Please give every record below again exactly, and keep the pictures out.

────────────────────────────────────────

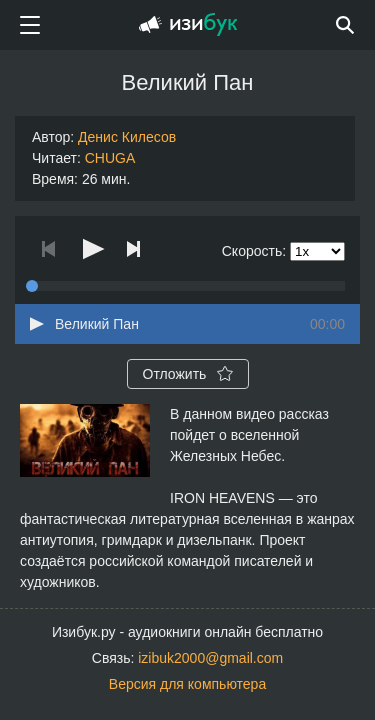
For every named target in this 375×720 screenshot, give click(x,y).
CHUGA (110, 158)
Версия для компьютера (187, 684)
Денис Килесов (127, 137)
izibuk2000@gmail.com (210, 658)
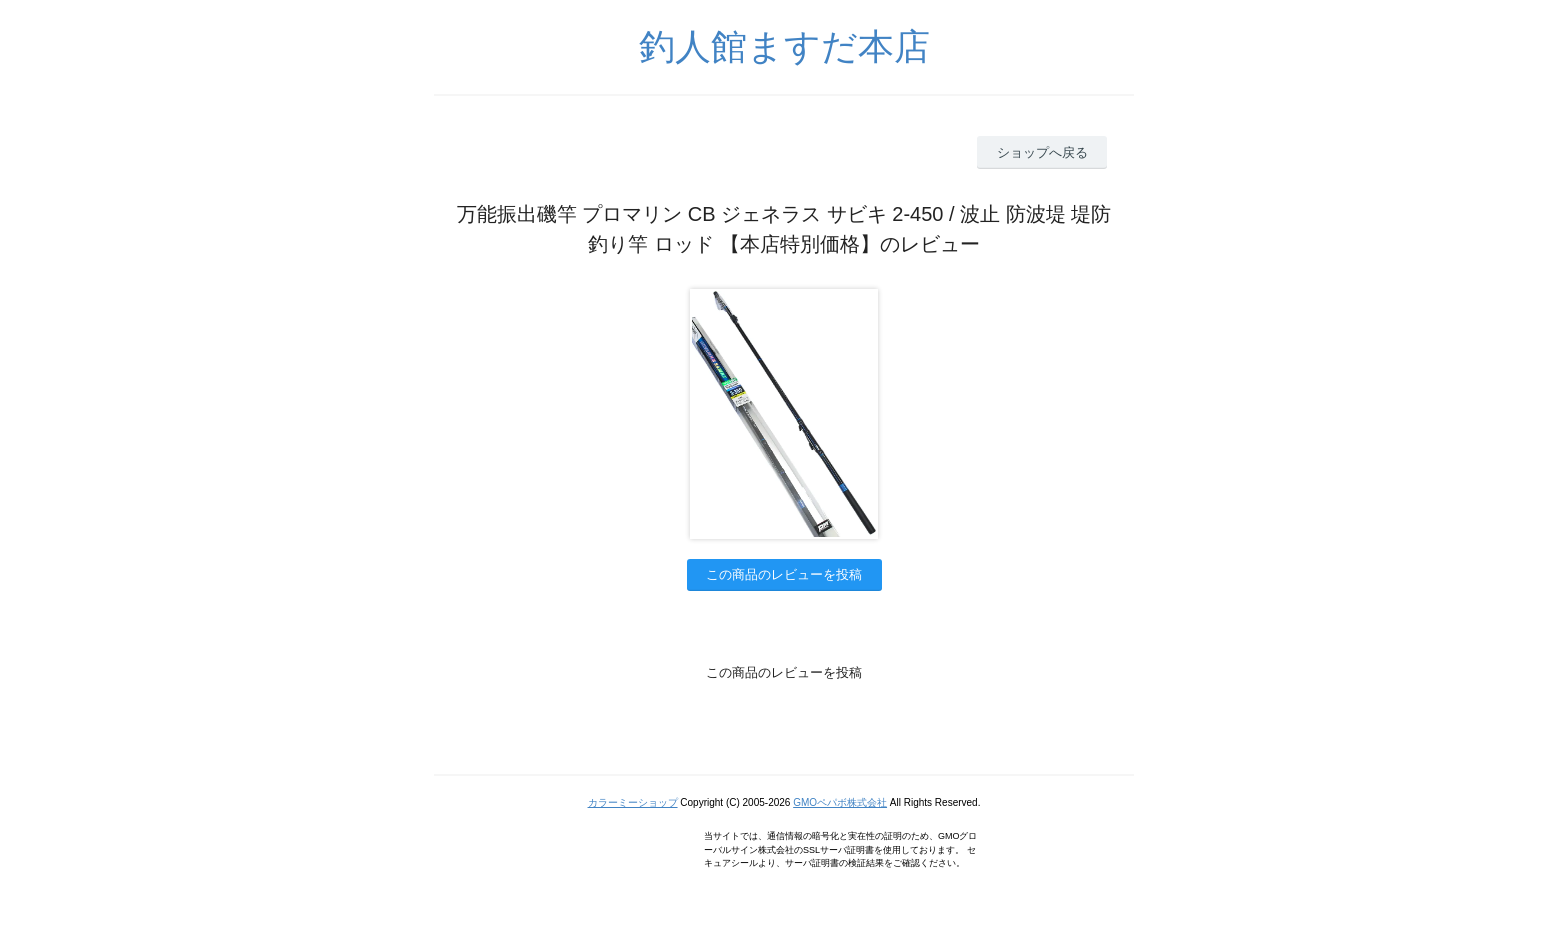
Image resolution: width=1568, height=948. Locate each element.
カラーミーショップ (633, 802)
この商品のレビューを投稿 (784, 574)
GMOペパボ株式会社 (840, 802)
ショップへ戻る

────────────────────────────────────────

■ Response below
For every named target in this 375×720 screenshot, give click(x,y).
CHUGA (110, 158)
Версия для компьютера (187, 684)
Денис Килесов (127, 137)
izibuk2000@gmail.com (210, 658)
Image resolution: width=1568, height=948. Locate each element.
カラーミーショップ (633, 802)
この商品のレビューを投稿 (784, 574)
GMOペパボ株式会社 (840, 802)
ショップへ戻る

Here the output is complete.